Em 2015, fui convidado para um processo de seleção de um CMO para o Emirado de Dubai. Sem entender bem o que queriam, mas intrigado com a proposta, embarquei em um voo da Emirates para os Emirados Árabes Unidos e as entrevistas.

A função fazia parte da Dubai Tourism e seu papel era promover a cidade e suas atrações, fomentar o turismo e gerar novos negócios. Isso acontecia em colaboração com outros órgãos do governo e empresas privadas interessadas em investir na cidade.

Naquele ano, Dubai já era a quarta colocada no ranking mundial de turismo com 14,2 milhões de visitantes. Uma cidade 40 vezes menor que São Paulo recebia sozinha mais que o dobro dos turistas de todo o Brasil. Sua ambição era ultrapassar Paris, Bangkok e Londres, tornando- se a mais visitada do mundo.

Grande parte do sucesso de Dubai pode ser atribuída à parceria com a Emirates Airlines. Com uma estratégia agressiva de investimentos em comunicação e patrocínios esportivos, a Emirates tornou-se uma marca global em poucos anos e popularizou também a marca Dubai.

A Emirates foi a precursora da estratégia de intenso uso de patrocínios dentre as aéreas. As marcas “Emirates Airlines” e, depois, “Visit Dubai” podiam ser vistas em uniformes do Milan, na Itália, no estádio e nas camisas do Arsenal, na Inglaterra, no francês Paris Saint-Germain, no alemão Hamburgo, no português Benfica, e muitos outros. Sem os patrocínios, a Emirates-Dubai seria apenas mais uma cidade no meio de tantas outras.

Nos últimos anos, uma nova geração de países percebeu que poderia usar o esporte para mudar a percepção negativa de seus governos. Nascia o sportswashing, o uso do esporte como ferramenta para melhorar a reputação de países e governos.
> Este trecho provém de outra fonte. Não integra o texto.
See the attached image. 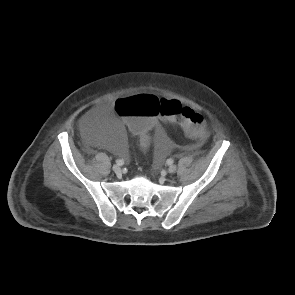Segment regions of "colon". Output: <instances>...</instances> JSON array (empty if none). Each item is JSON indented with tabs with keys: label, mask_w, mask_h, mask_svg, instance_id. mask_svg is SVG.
I'll return each mask as SVG.
<instances>
[{
	"label": "colon",
	"mask_w": 295,
	"mask_h": 295,
	"mask_svg": "<svg viewBox=\"0 0 295 295\" xmlns=\"http://www.w3.org/2000/svg\"><path fill=\"white\" fill-rule=\"evenodd\" d=\"M118 121L137 136H146L157 122L158 115L163 121L178 122L185 134L196 141L207 136V128L201 115L175 98L166 100L140 92L135 96L120 99L115 107Z\"/></svg>",
	"instance_id": "obj_1"
}]
</instances>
Ditadores e líderes de regimes pouco democráticos iniciaram investimentos bilionários para atrair eventos de forma constante e relevante: a China sediou Jogos Olímpicos em 2008 e 2022, a Rússia a Olimpíada de 2014 e a Copa do Mundo em 2018, e países como o Azerbaijão sediam etapas do circuito anual da Fórmula 1.
Mas o título mundial de sportswashing vai mesmo para a Arábia Saudita.

Poucos países têm reputação tão ruim quanto a Arábia Saudita, uma ditadura onde as mulheres são cidadãs de segunda categoria, minorias religiosas são desrespeitadas e ser LGBTQIA+ é crime, que resolveu tentar mudar sua imagem não com reformas sociais, mas via marketing e patrocínios.

Não será uma tarefa fácil. Por isso, o Fundo de Investimento Público saudita reservou US$ 60 bilhões ao projeto. Os investimentos — todos destinados ao esporte — começaram com a compra de ativos como o inglês Newcastle United, a criação de um circuito global de golfe chamado LIV Golf, e atração de grandes eventos de boxe e automobilismo.
Você acha esse um desafio de marketing impossível? Pense melhor. Se hoje olhamos Dubai — um regime com muitos problemas de abusos dos direitos humanos — com simpatia, por que não acabaremos achando a Arábia Saudita um lugar aceitável para uma conexão de voos ou mesmo para umas férias de inverno?

O marketing e o esporte podem ser usados de muitas formas, algumas para o bem, outras nem tanto. O sportswashing é imoral, mas cada vez mais comum. Como profissionais desse mercado, vale acompanharmos esses megaprojetos para entendermos como o uso do esporte para influenciar a percepção de marcas pode inspirar a forma com que vendemos nossos produtos e serviços.